Mit Masken können einzelne Teile der Aufnahme bearbeitet werden. Bei mir gibt es in der Regel mindestens 2 Masken: eine, um das Motiv zu bearbeiten, eine weitere, um eine (fast nicht sichtbare) Vignette zu erzeugen … Zusätzlich kann es weitere Masken geben, zum Beispiel um Augen aufzuhellen, oder den Hintergrund unschärfer darzustellen.

 

Für die Auswahl des Hauptmotivs benutze ich nicht die Motivmaske, sondern die Objekt-Maske in Lightroom, die meiner Meinung nach bessere Ergebnisse liefert. Das Ergebnis verbessere ich, indem ich die Maske mit einer zweiten Objekt-Auswahl verschneide. Danach wird die Maske mit Pinseln verbessert. 

Wenn die Maske fertig ist, folgen die ersten Anpassungen für das Motiv. Bei Wirbeltieren modifiziere ich den Weißabgleich leicht. Mit +5 wird das Motiv etwas wärmer um es vom Hintergrund abzuheben. Das ausgewählte Motiv wird dann in Lightroom noch geschärft. Daneben kann es weitere Anpassungen wie Anhebung von Schatten oder Absenken von Stellen geben, die zu hell sind. 

Um das Bild nach außen abzuschließen, versehe ich das Bild mit einer Vignette.
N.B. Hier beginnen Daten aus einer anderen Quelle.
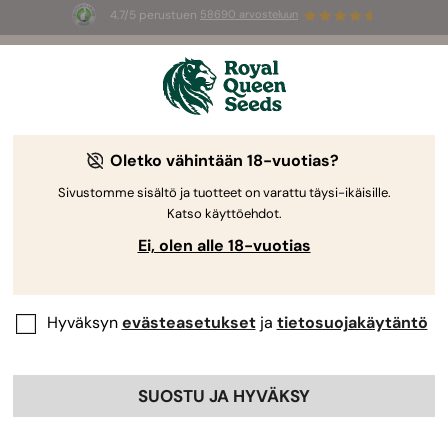
4.7/5 perustuen
58690 arvosteluun
☀️
Summer Sales
: jopa –50 %
valikoiduista tuotteista! ⏤
Osta nyt
🛍️
Oletko vähintään 18-vuotias?
The RQS Blog
Sivustomme sisältö ja tuotteet on varattu täysi-ikäisille.
Katso käyttöehdot.
Kannabis-lifestyleblogit
Lajikkeet ja tuotteet
Ei, olen alle 18-vuotias
Hyväksyn
evästeasetukset
ja
tietosuojakäytäntö
SUOSTU JA HYVÄKSY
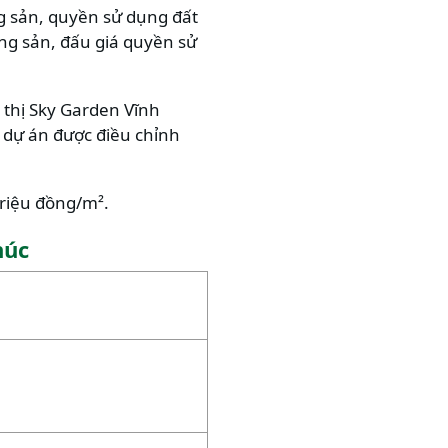
g sản, quyền sử dụng đất
ộng sản, đấu giá quyền sử
 thị Sky Garden Vĩnh
 dự án được điều chỉnh
triệu đồng/m².
húc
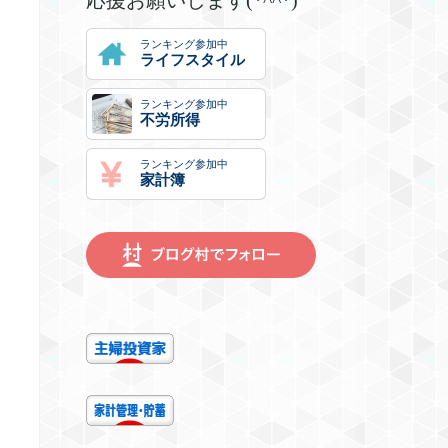
ランキング参加中
ライフスタイル
ランキング参加中
不労所得
ランキング参加中
家計簿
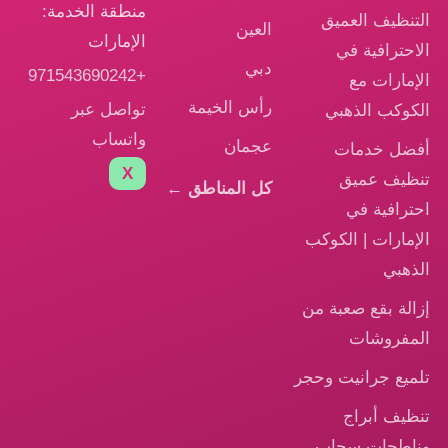
منطقة الخدمة:
التنظيف العميق
العين
الإمارات
الاحترافية في
دبي
+971543690242
الإمارات مع
رأس الخيمة
تواصل عبر
الكوكب الذهبي
واتساب
عجمان
أفضل خدمات
X
تنظيف عميق
كل المناطق ←
احترافية في
الإمارات | الكوكب
الذهبي
إزالة بقع صعبة من
المفروشات
تلميع جرانيت وحجر
تنظيف أبراج
وناطحات سحاب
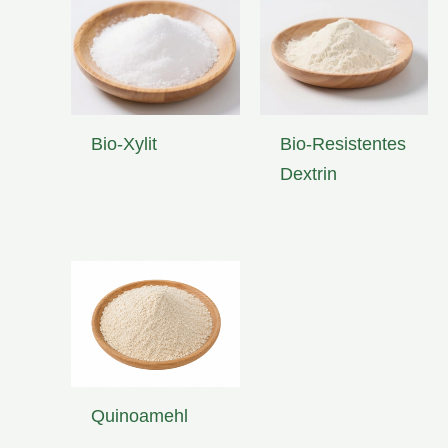
Bio-Xylit
Bio-Resistentes
Dextrin
Quinoamehl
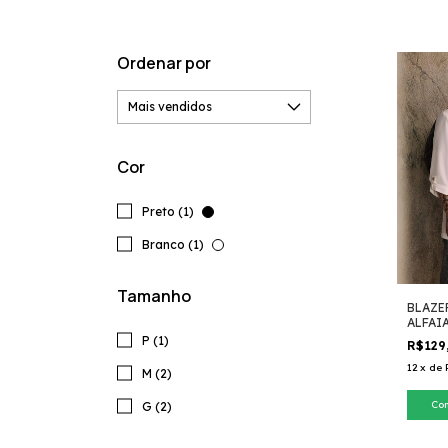
Ordenar por
Cor
Preto (1)
Branco (1)
Tamanho
BLAZE
ALFAI
P (1)
R$129
12
x
de
M (2)
Co
G (2)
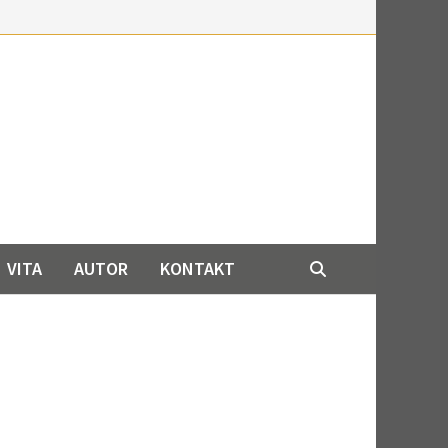
VITA
AUTOR
KONTAKT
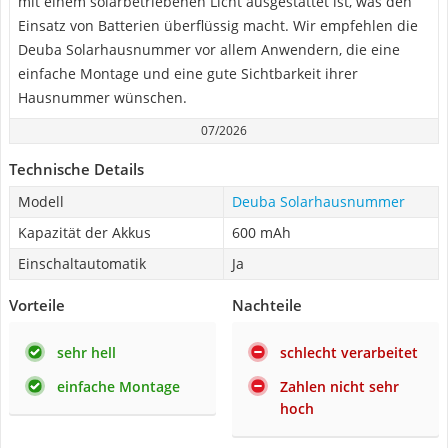
mit einem solarbetriebenen Licht ausgestattet ist, was den
Einsatz von Batterien überflüssig macht. Wir empfehlen die
Deuba Solarhausnummer vor allem Anwendern, die eine
einfache Montage und eine gute Sichtbarkeit ihrer
Hausnummer wünschen.
07/2026
Technische Details
Modell
Deuba Solarhausnummer
Kapazität der Akkus
600 mAh
Einschaltautomatik
Ja
Vorteile
Nachteile
sehr hell
schlecht verarbeitet
einfache Montage
Zahlen nicht sehr
hoch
Jedoch verwende ich nicht die Standardvignette unter Effekte, sondern ziehe unter Maske mit Radialfilter eine Ellipse auf, die deutlich  über das Bild hinausragt. Die Belichtung wird um 0,5 Blendenwerte verringert und der Radialfilter invertiert.

Für die weitere Bearbeitung sende ich die Aufnahme mit Bearbeiten in > In Adobe Potoshop bearbeiten nach  Photoshop.
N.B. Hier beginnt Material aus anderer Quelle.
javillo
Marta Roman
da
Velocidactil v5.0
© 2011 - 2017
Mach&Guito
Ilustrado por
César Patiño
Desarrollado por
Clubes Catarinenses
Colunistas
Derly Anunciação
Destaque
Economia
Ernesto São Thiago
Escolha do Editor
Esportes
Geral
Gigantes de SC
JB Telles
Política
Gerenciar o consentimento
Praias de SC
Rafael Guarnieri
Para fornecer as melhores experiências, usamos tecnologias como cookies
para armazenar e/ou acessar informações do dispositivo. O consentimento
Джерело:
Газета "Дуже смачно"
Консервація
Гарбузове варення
7. Größenanpassung auf Standardgröße

Da ich meine Aufnahmen in einheitlichen Größen haben möchte, stelle ich diese in Photoshop ein. Dazu verwende ich in der Regel die Photoshop-Funktion Bild > Bildgröße. Dort gebe ich die gewünschte Größe für die längste Kante (3000 px oder 5000 px) ein und übernehme die weiteren Einstellungen. Der Einfachheit halber habe ich mir in Photoshop dafür Aktionen angelegt, die ich nur auslösen muß.

 

8. Komplexere Retuschen zur Entfernung störender Elemente

Meistens reichen Lightrooms Retuschiermöglichkeiten für mich aus. Es gibt aber Fälle, in denen diese Möglichkeiten nicht ausreichen. Dann greife ich zu Photoshop, das über weitergehende Möglichkeiten verfügt.

Dabei nutze ich vor allem zwei Möglichkeiten:

Für auffallend hellere Flecken im Hintergrund, die den Betrachter ablenken, eignet sich für mich die Funktion Inhaltsbasiertes Füllen.
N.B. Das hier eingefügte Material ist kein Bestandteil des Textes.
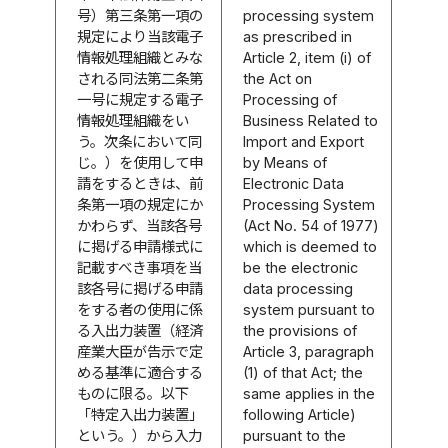
号）第三条第一項の
processing system
規定により当該電子
as prescribed in
情報処理組織とみな
Article 2, item (i) of
される同法第二条第
the Act on
一号に規定する電子
Processing of
情報処理組織をい
Business Related to
う。次条において同
Import and Export
じ。）を使用して申
by Means of
請をするときは、前
Electronic Data
条第一項の規定にか
Processing System
かわらず、当該各号
(Act No. 54 of 1977)
に掲げる申請様式に
which is deemed to
記載すべき事項を当
be the electronic
該各号に掲げる申請
data processing
をする者の使用に係
system pursuant to
る入出力装置（経済
the provisions of
産業大臣が告示で定
Article 3, paragraph
める基準に適合する
(1) of that Act; the
ものに限る。以下
same applies in the
「特定入出力装置」
following Article)
という。）から入力
pursuant to the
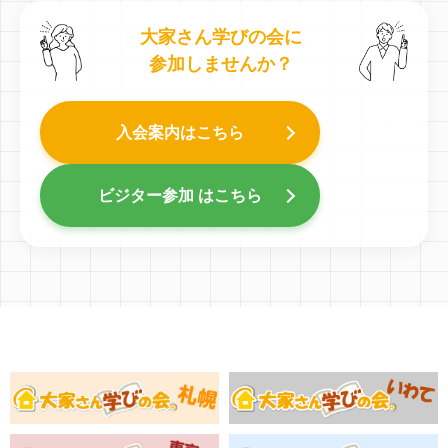
大家さん学びの会に
参加しませんか？
入会案内はこちら
ビジター参加 はこちら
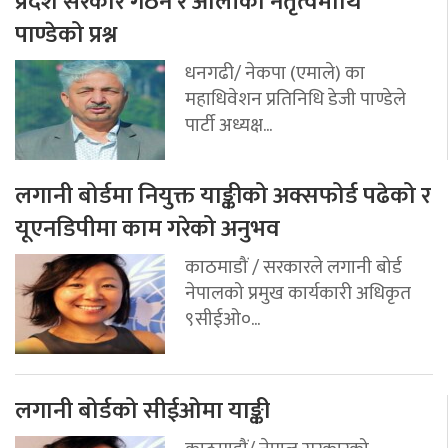
प्रदेश सरकार गठन र ओलीको नेतृत्वमाथि
पाण्डेको प्रश्न
धनगढी/ नेकपा (एमाले) का
महाधिवेशन प्रतिनिधि डेजी पाण्डेले
पार्टी अध्यक्ष...
लगानी बोर्डमा नियुक्त याङ्कीको अक्सफोर्ड पढेको र
यूएनडिपीमा काम गरेको अनुभव
काठमाडौं / सरकारले लगानी बोर्ड
नेपालको प्रमुख कार्यकारी अधिकृत
९सीईओ०...
लगानी बोर्डको सीईओमा याङ्की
Da ich hierfür keine präzise Auswahl, ziehe ich mit der Lasso-Auswahl eine grobe Umrandung. Mit Bearbeiten > Inhaltsbasierte Füllung wird die Funktion aufgerufen.

Für die wenigen komplexeren Retuschen, die ich benötige, greife ich auf das Entfernen-Werkzeug in Photoshop zurück, die besser als die entsprechende Funktion in Lightroom ist.

 

9. Schärfung

Als Letztes schärfe ich meine Aufnahmen in Photoshop, da hier bessere Möglichkeiten als in Lightroom zur Verrfügung stehen. 

Ich verwende zum Schärfen eine Aktion eines südafrikanischen Wildlife-Fotografen, bei der nur das Motiv mit der Funktion Hochpaß-Schärfen geschärft wird. Da dabei die Bildebene kopiert und in ein Smartobjekt umgewandelt wird, läßt sich die Schärfung leicht rückgängig machen und auch bearbeiten. Durch die Aktion wied nicht das ganze Bild geschärft, sondern nur das Motiv.

Schließlich speichere ich die bearbeitete Aufnahme nach Lightroom zurück, wo eine weitere Datei angelegt wird.